Il canto della moltitudine - pratiche polifoniche di tradizione orale
Uno stage proposto da Terracanto

"I valori emotivi di un canto popolare non sono mai la manifestazione di una visione personale della realtà ma il momento di sintesi di una visione comunitaria e storica della realtà, o di una parte specifica di essa".
(Roberto Leydi)

Presentazione:

Da ormai diversi anni Terracanto sperimenta in molteplici ambiti e contesti pratiche di trasmissione delle polifonie di tradizione orale.
Condividere i codici di questo sapere collettivo, di questo linguaggio comune, ci permette di creare legami col passato, ma anche di veicolare valori, sogni e immaginari del presente; di produrre occasioni collettive di incontro e di piacere, aperte anche a chi è completamente privo di formazione musicale.
La trasmissione del canto popolare per noi non ha nulla di conservativo o nostalgico, ma è piuttosto la continuazione di una storia che non si è mai interrotta: un filo sottile ma potente, che attraversa le epoche senza lasciarsi schiacciare dal fragore delle mode musicali e dal chiacchiericcio mediatico; sono voci consapevoli e dignitose, che parlano una lingua universale, fatta di immagini dirette ed efficaci. Voci che hanno rifiutato di tacere.
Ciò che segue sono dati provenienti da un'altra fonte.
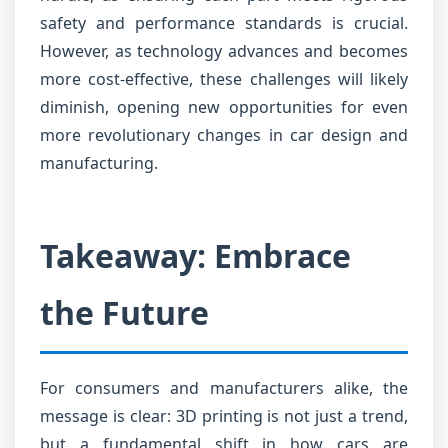
safety and performance standards is crucial.
However, as technology advances and becomes
more cost-effective, these challenges will likely
diminish, opening new opportunities for even
more revolutionary changes in car design and
manufacturing.
Takeaway: Embrace
the Future
For consumers and manufacturers alike, the
message is clear: 3D printing is not just a trend,
but a fundamental shift in how cars are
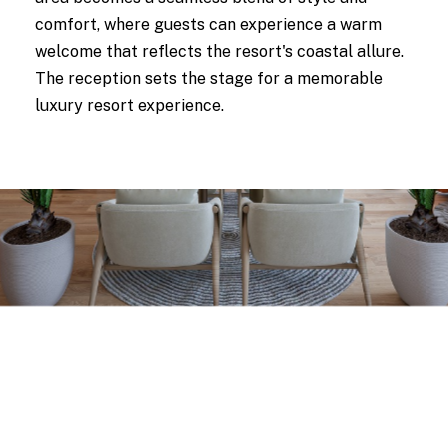
comfort, where guests can experience a warm
welcome that reflects the resort's coastal allure.
The reception sets the stage for a memorable
luxury resort experience.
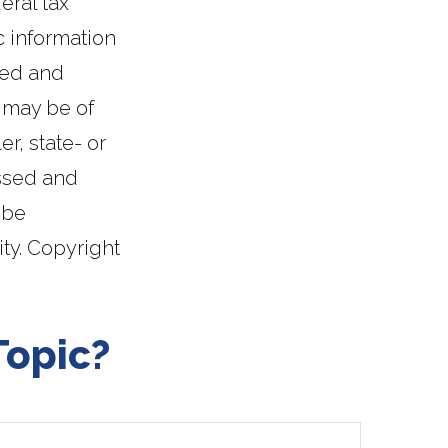
eral tax
c information
ped and
 may be of
er, state- or
essed and
 be
ity. Copyright
Topic?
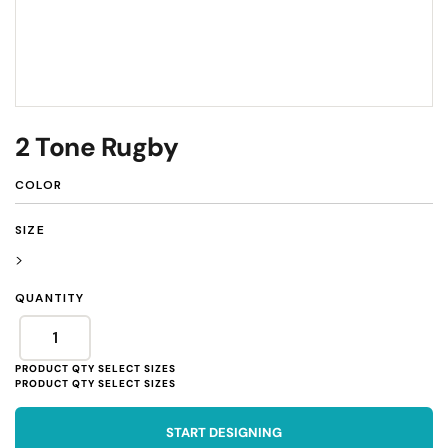
2 Tone Rugby
COLOR
SIZE
>
QUANTITY
START DESIGNING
I canti su cui concentreremo la nostra attenzione sono quelli  del mondo contadino italiano, un patrimonio di straordinaria ricchezza nelle sue innumerevoli varianti musicali e linguistiche.
Saranno i canti stessi a condurci in un universo estetico mai fine a se stesso, ma sempre al servizio di un'urgenza comunicativa.
Programma:

Strumenti didattici ludici e intuitivi ci permetteranno di sperimentare differenti aspetti del canto a più voci.

Per fare questo, affronteremo i seguenti aspetti :

    • piacere ed ascolto delle vibrazioni, ancoraggio e circolazione della voce nel corpo ;
    • postura, emissione, pratica vocale specifica del canto popolare nei suoi differenti contesti regionali;
    • repertorio: canti a più voci di lotta, di lavoro, dei rituali sacri e profani;
    • elementi di contesto storico e sociale dei canti;
    • codici di armonizzazione;
    • ascolto critico e analisi delle fonti originali.

Andremo insieme alla (ri)scoperta degli strumenti che possediamo già ma che spesso ignoriamo a causa di abitudini proprie di altre forme di canto, blocchi o esperienze traumatiche. Il tutto in un clima disteso e non giudicante, che sappia accogliere serenamente il tentativo e l’errore come passaggi indispensabili per giungere al piacere di cantare insieme.